That’s a cool idea. Needs to be a browser extension so that it is automatic, or even in-built browser behaviour, such is the scandal of the modern world.
However there’s a 100% foolproof technique here … don’t post photos online, and in particular not where it will be accessible to prying government or Big Tech. But, as the article says,
In many cases, we do not control all the images of ourselves online; some could be posted from a public source or posted by our friends
Not posting photos online is still 100% foolproof in the sense that even if you use cloaking software, your “friends” who post photos of you probably aren’t using cloaking software, and no software can defeat anything if the software is not used.
But sadly, as the article observes, if your “friends” keep on posting uncloaked photos of you, the only way of combatting that is by winning out in the numbers game i.e. posting even more cloaked photos of yourself.
As an option, that’s a fair suggestion but I actually own a real digital camera, as well as spyphones. I aint going to be hacking the firmware on my digital camera to build in that functionality.
Also, and in any case, it wasn’t clear to me whether the cloaking software itself is capable of recognising what a face is so that it only cloaks faces where it finds them in an image or it just cloaks the whole image. I wouldn’t necessarily want it cloaking images that don’t contain faces. So I think it may need to be an option, wherever the functionality is offered.
Also, from the perspective of purity, I would prefer to own an original unmodified image. I understand of course that an image is already “modified” heavily before I even get my hands on it. I have a fairly large number of photos in my collection and I would prefer to put such hackery at the boundary between “private” and “public”.
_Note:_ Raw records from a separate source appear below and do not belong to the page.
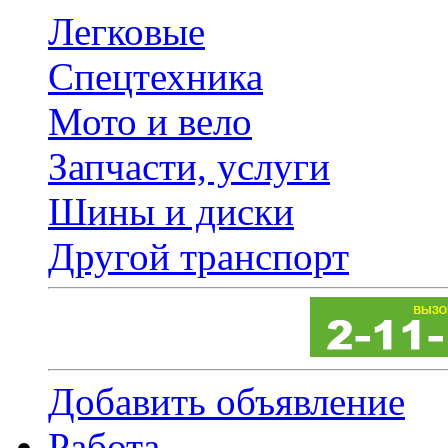
Легковые
Спецтехника
Мото и вело
Запчасти, услуги
Шины и диски
Другой транспорт
Добавить объявление
Работа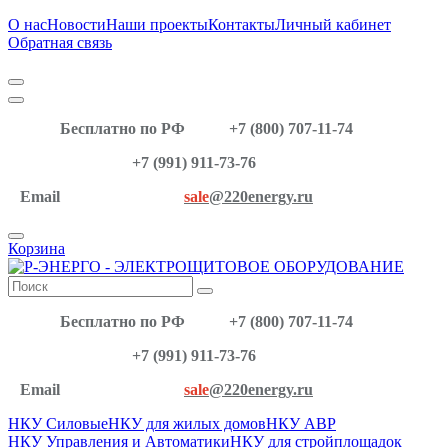
О нас
Новости
Наши проекты
Контакты
Личный кабинет
Обратная связь
Бесплатно по РФ
+7 (800) 707-11-74
+7 (991) 911-73-76
Email
sale
@220energy.ru
Корзина
Бесплатно по РФ
+7 (800) 707-11-74
+7 (991) 911-73-76
Email
sale
@220energy.ru
НКУ Силовые
НКУ для жилых домов
НКУ АВР
НКУ Управления и Автоматики
НКУ для стройплощадок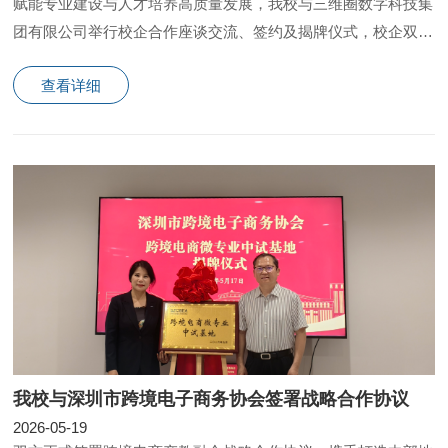
赋能专业建设与人才培养高质量发展，我校与三维圈数字科技集
团有限公司举行校企合作座谈交流、签约及揭牌仪式，校企双方
围绕区域优势、场地资源、产业优势展开深入研讨。
查看详细
我校与深圳市跨境电子商务协会签署战略合作协议
2026-05-19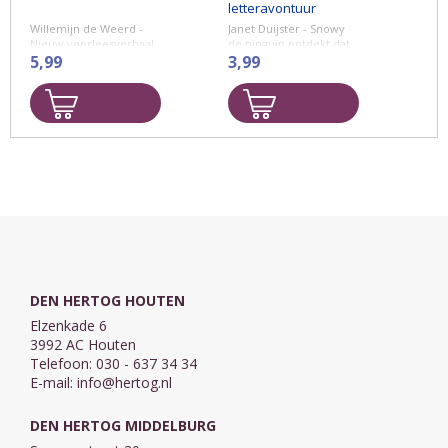
letteravontuur
Willemijn de Weerd -
Janet Duijster - Snowy
Nieuw voorleesverhaal
de pinguïn ontdekt dat
van Willemijn de Weerd
5,99
hij geen letters op zijn
3,99
over Sara en Ruben en
buik heeft.
bijzondere
Papa en mama hebben
grootouders. Sluit aan
dat wel, hoe kan dat?
bij het thema van de
Hij gaat ...
Kinderboekenweek
2016: ...
DEN HERTOG HOUTEN
Elzenkade 6
3992 AC Houten
Telefoon: 030 - 637 34 34
E-mail:
info@hertog.nl
DEN HERTOG MIDDELBURG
As such therefore, I would need it in the mail client as well as the web browser - which I guess highlights the trade-offs between what you are suggesting and what I am suggesting.
It wasn’t clear to me what the effect would be of cloaking twice. So if I do have the functionality built-in to the Librem 5 and I download from phone to my collection and then I upload via browser / send via mail client and they cloak again, is that a problem?
Do we need a new JPEG metadata tag to indicate cloaking status? Would you trust the value of the tag if such a tag were defined? (That wouldn’t be a problem for me as my media workflow is mostly WadeSoft so I could easily strip the hypothetical tag unless the image source is Librem 5.)
I still don’t think they are pointles and the integration idea is good, tagging included. I’d also include here an authentication proof method for the other side of the problem: create hash as proof of the image that gets saved and maybe also uploaded somewhere you want for later comparison.
You would ideally strip the tag completely as the image leaves the private domain. The point is that if multiple internal components might add cloaking, there may be benefit in explicitly keeping track of whether cloaking has been applied so that it doesn’t get applied twice.
There was a test of face socks, a stretchy mask with eye holes that have a inkjet printed face on it. The test had acquired some President Obama face socks and the tech did not flag it as masking and tried to pull an ID as a real face. To a human eye though they are terrifying to see, hyper uncanny valley to wear on the street.